"How long will it take to divorce my spouse?"
It's one of the first questions asked by individuals seeking to end a marriage. Well that depends on the clients, attorney's and the court system. However, when the parties use and are successful in a mediated divorce progresses is entirely in the hands of the parties themselves.
The divorce process can be difficult, time consuming and emotional.

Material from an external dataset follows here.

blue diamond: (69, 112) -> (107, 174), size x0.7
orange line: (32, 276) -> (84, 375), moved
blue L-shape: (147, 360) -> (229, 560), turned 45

Therefore to understand the process may make it less challenging.
A typical Uncontested Divorce follows this process:
· Once you have retained counsel then your attorney shall begin gathering information from you to draft the necessary initial legal documents.

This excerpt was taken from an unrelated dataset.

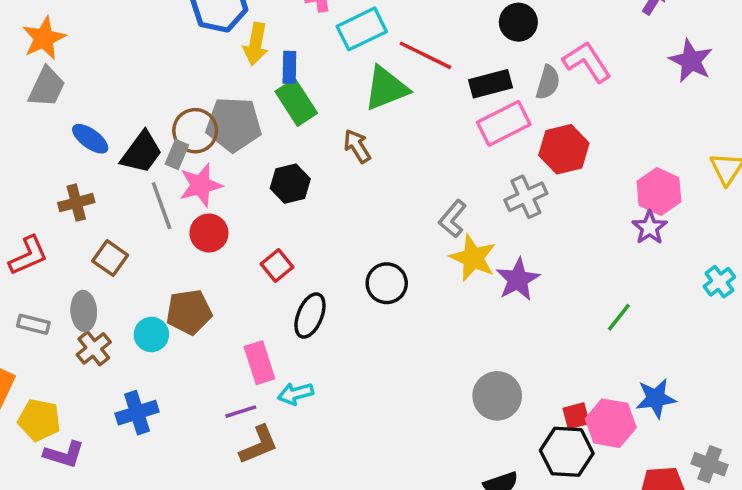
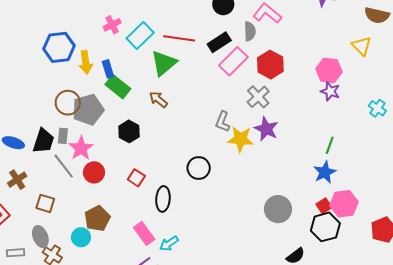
brown circle: (195, 131) -> (68, 103), moved
purple star: (518, 279) -> (266, 129), moved
blue star: (656, 398) -> (325, 172), moved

· File Summons and Petition (for Dissolution of Marriage) and formally serve the documents on the opposing party, identifying the nature of your claim and the relief you are seeking... wait 20 days for response.

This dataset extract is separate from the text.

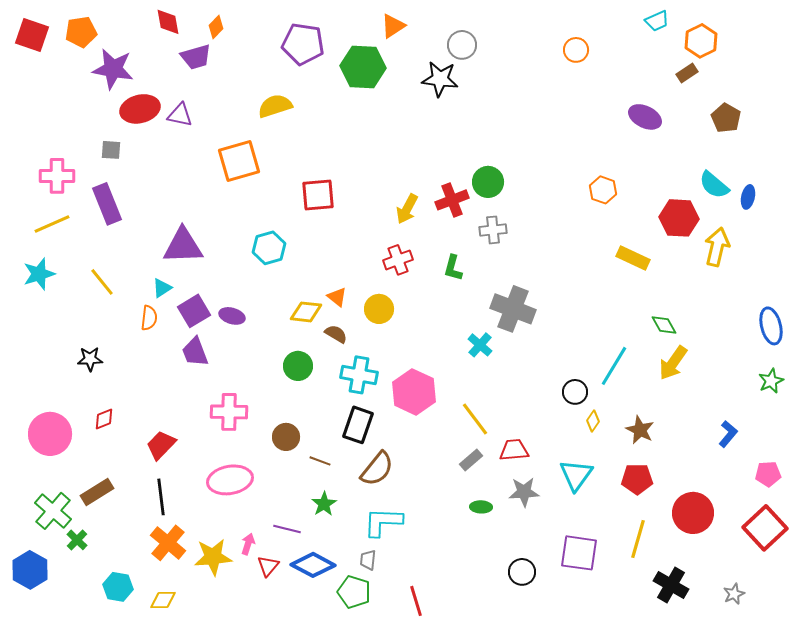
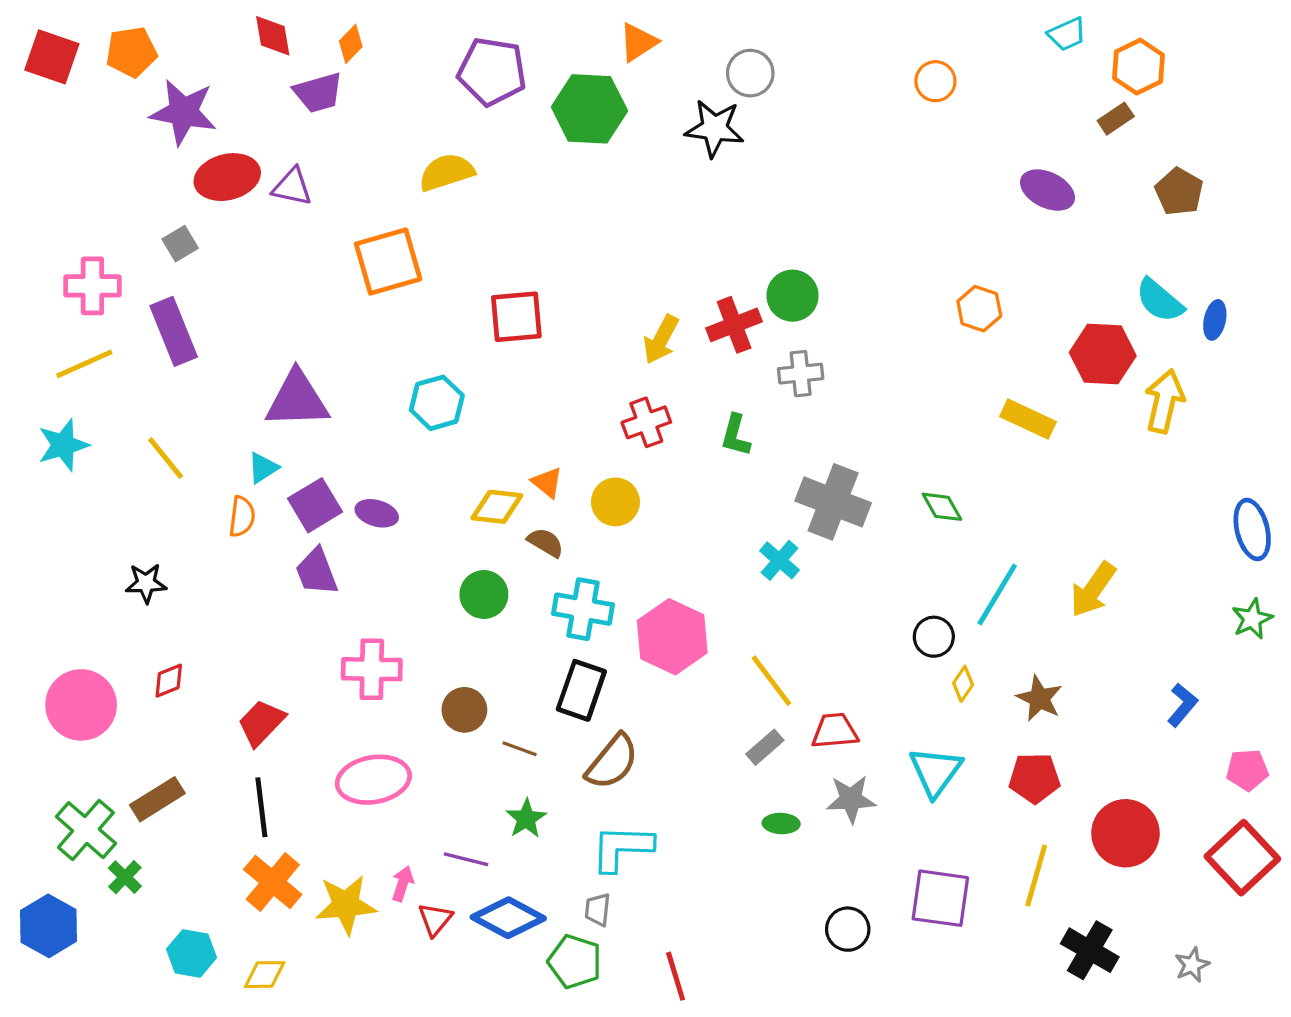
gray square: (111, 150) -> (180, 244), turned -35
green diamond: (664, 325) -> (942, 507), moved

· Respond to Answer and/or Counter-Petition from opposing party... wait 20 days.
· Participate in court-ordered mediation.
· If the all the matters are resolved in mediation and a mediated settlement agreement is signed by both parties the matter goes to final hearing and the parties marriage is dissolved. Your Divorced!
· Parenting classes are often required in cases where children are involved
A typical Contested Divorce follows the same process as above but after mediation has failed proceeds in the following manner:
· If the matter is not resolved completely in mediation or only some of the issues are agreed to then a Notice for Trial is filed
· Case management conferences
· Discovery is conducted to investigate those contested facts, which are often the central focus at issue in a case. This can be accomplished the hard way (formal written discovery) or the easy way (both parties mutually agreeing to full disclosure)... wait months and months.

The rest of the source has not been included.